__TASK INSTRUCTIONS__
Start at the line containing "Do you have an issue that’s not mechanical?" and transcribe every line exactly through the end of the records below, and only those lines.

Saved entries
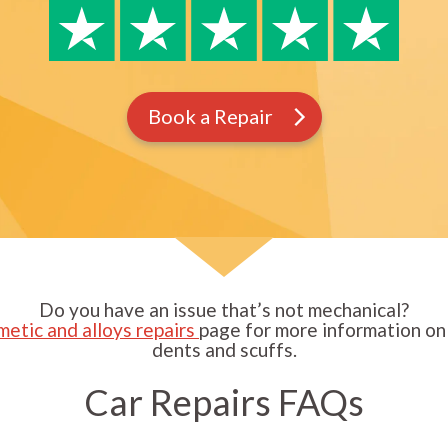
Book a Repair
Do you have an issue that’s not mechanical?
metic and alloys repairs
page for more information on 
dents and scuffs.
Car Repairs FAQs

__RESULT BELOW__
Do you have an issue that’s not mechanical?
metic and alloys repairs
page for more information on 
dents and scuffs.
Car Repairs FAQs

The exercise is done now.